### Task
Select the lines below containing the word "الأول".

### Data

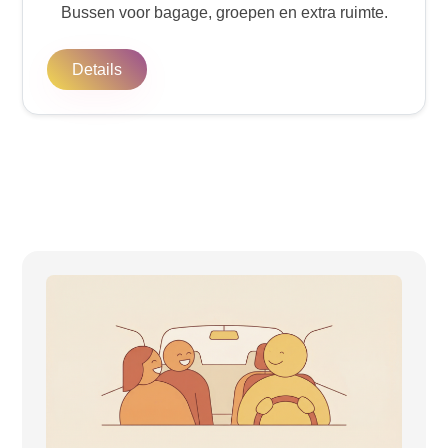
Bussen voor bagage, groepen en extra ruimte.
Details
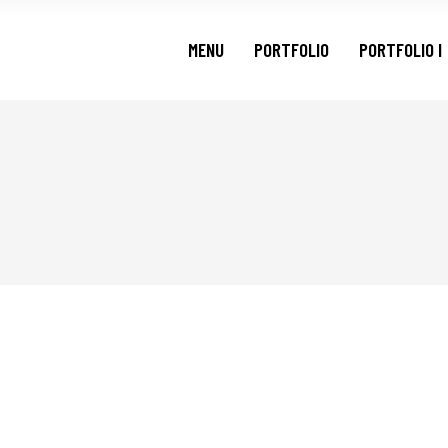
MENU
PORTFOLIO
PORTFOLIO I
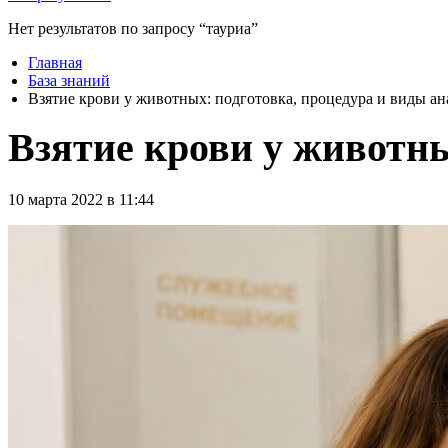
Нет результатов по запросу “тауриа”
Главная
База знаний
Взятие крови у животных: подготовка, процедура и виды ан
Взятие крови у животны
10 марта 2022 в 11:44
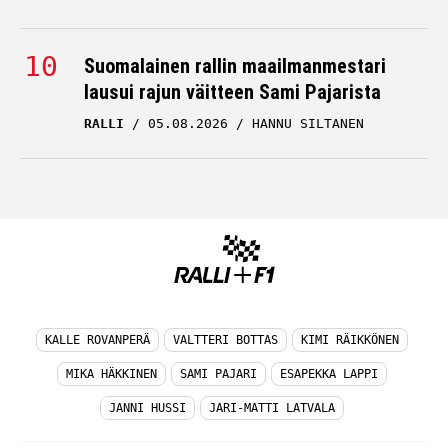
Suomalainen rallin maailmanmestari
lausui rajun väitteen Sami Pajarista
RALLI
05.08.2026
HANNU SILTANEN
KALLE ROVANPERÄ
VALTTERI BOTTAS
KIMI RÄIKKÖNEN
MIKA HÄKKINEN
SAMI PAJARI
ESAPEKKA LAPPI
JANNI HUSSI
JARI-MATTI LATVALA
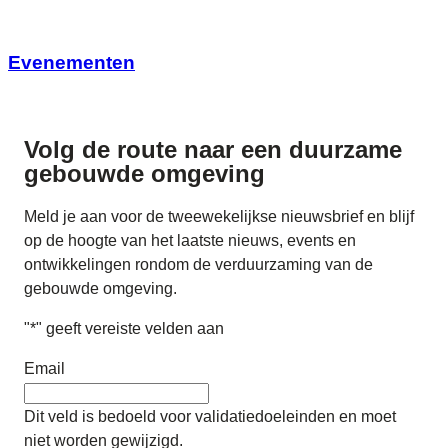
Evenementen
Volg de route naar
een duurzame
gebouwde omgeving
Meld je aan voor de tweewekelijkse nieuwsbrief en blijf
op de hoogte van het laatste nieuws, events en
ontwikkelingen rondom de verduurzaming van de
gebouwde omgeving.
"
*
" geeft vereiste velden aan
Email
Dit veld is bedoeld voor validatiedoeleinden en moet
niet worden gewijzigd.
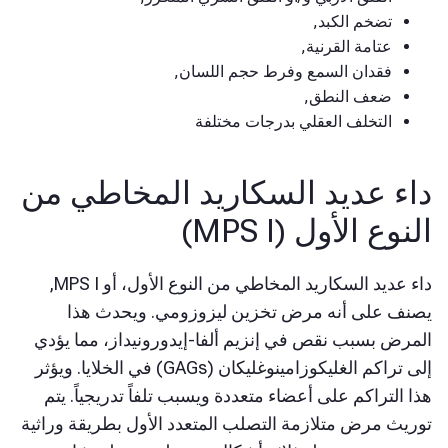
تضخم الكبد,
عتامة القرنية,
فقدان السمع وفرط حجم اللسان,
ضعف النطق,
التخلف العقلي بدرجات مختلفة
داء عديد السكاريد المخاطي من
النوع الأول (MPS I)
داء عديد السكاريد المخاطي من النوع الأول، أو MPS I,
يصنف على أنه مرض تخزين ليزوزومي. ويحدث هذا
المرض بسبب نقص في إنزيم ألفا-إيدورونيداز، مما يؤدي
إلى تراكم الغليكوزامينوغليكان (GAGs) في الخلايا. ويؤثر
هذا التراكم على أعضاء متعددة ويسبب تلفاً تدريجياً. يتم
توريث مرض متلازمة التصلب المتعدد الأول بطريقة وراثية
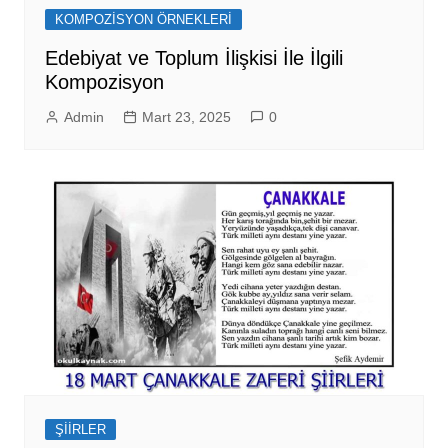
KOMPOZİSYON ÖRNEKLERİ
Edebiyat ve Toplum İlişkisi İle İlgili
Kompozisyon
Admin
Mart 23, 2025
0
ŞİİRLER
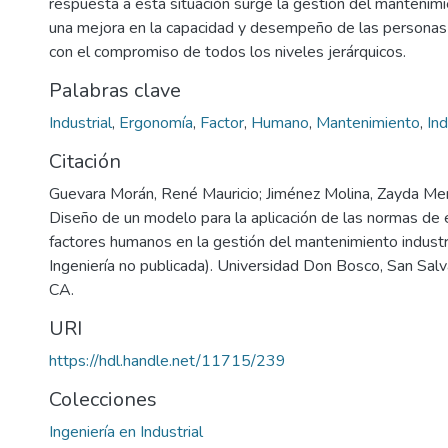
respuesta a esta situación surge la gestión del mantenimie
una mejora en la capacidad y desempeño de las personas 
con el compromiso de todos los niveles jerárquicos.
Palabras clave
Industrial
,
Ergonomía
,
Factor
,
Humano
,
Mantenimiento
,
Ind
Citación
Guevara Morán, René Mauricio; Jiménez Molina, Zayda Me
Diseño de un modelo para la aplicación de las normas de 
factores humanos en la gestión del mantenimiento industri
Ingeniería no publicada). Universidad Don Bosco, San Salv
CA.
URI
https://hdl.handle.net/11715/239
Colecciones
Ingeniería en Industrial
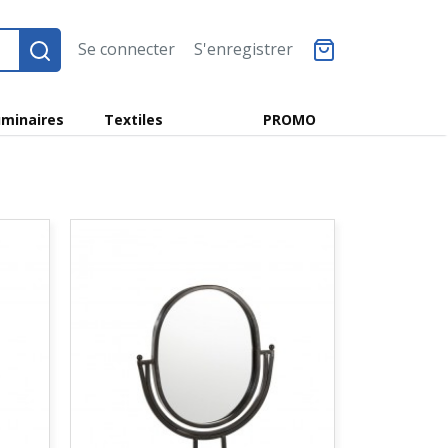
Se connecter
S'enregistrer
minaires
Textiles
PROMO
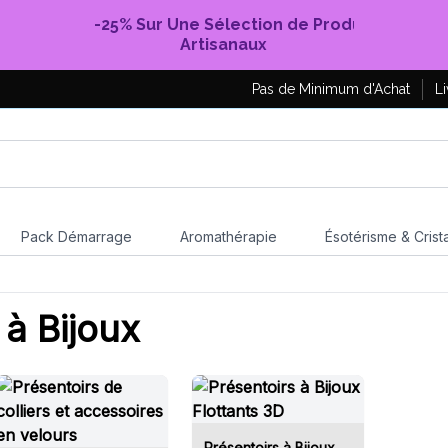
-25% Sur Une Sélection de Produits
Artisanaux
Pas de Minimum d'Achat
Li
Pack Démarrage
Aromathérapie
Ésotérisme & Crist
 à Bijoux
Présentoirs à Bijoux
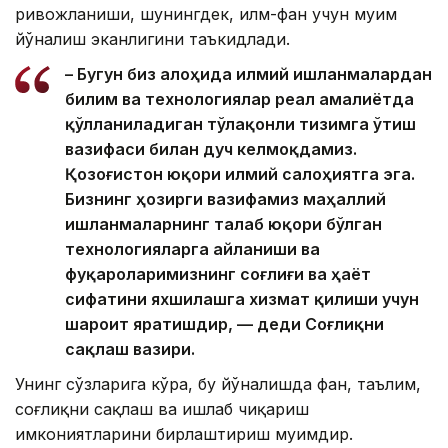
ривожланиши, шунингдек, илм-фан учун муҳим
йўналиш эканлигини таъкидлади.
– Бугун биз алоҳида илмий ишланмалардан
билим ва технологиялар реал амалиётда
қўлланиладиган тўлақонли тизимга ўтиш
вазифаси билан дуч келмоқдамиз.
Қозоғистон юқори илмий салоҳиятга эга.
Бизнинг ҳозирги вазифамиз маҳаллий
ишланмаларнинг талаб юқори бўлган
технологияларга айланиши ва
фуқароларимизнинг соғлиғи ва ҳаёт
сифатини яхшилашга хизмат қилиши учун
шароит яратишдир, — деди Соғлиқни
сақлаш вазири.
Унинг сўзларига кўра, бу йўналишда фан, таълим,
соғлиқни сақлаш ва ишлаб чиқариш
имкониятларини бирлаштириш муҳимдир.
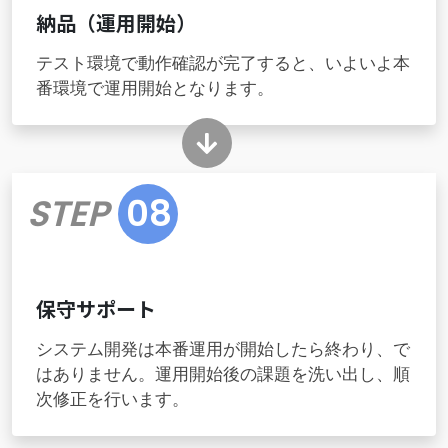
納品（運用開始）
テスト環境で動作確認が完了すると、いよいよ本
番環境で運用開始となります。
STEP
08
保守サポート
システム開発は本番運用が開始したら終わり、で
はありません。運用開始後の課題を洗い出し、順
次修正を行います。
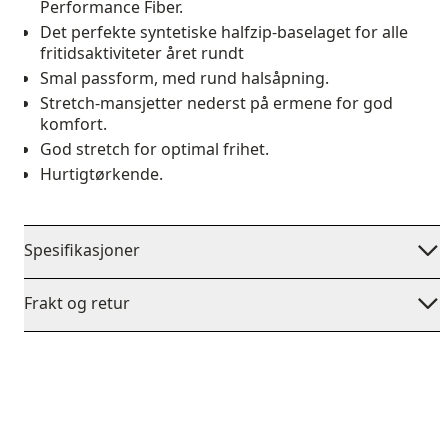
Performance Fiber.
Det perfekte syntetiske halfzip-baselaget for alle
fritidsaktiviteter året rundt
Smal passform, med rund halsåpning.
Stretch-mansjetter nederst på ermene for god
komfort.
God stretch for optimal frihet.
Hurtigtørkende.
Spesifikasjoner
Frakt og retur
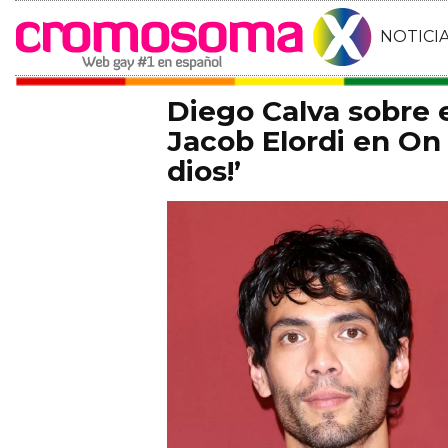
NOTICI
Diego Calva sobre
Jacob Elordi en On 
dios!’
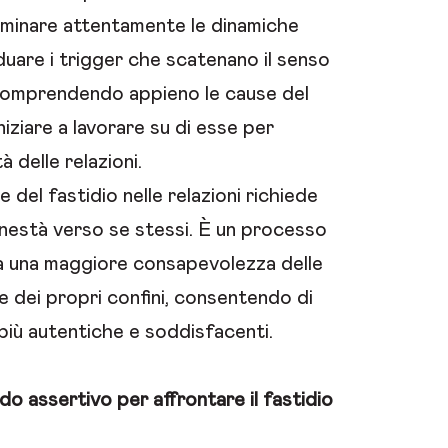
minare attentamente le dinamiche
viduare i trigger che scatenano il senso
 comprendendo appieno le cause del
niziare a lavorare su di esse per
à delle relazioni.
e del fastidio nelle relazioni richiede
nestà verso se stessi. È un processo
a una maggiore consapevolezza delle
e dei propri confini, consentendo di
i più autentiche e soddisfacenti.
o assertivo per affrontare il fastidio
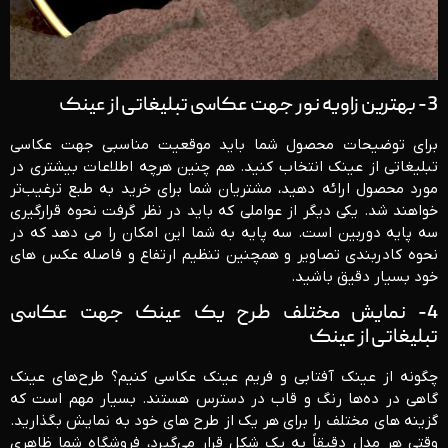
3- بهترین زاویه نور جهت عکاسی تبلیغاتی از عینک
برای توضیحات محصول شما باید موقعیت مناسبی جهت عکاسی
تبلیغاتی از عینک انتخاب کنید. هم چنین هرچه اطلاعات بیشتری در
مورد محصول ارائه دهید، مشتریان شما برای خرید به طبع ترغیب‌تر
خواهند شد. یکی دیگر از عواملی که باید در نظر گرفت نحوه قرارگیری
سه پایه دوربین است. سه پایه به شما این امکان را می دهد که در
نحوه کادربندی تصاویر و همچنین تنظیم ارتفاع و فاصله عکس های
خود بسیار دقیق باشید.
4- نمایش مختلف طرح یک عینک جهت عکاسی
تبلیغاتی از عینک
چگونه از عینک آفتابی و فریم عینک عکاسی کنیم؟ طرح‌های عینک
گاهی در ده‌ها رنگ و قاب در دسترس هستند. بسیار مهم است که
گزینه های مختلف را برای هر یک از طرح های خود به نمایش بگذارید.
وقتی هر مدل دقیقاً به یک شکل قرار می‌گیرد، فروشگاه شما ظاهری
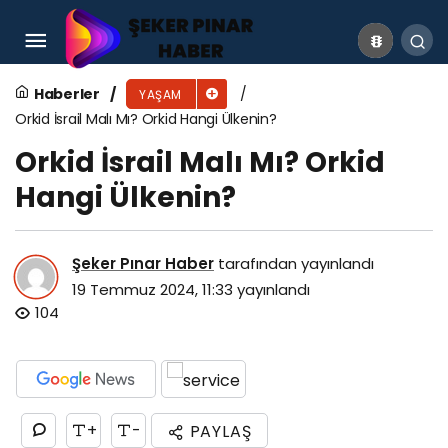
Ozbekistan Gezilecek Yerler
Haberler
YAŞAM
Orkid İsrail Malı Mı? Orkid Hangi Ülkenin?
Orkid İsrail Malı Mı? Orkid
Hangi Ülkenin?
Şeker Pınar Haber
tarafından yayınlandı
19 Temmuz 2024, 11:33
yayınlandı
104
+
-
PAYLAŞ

### Written answer
النوع الأول (MPS I)
داء عديد السكاريد المخاطي من النوع الأول، أو MPS I,
توريث مرض متلازمة التصلب المتعدد الأول بطريقة وراثية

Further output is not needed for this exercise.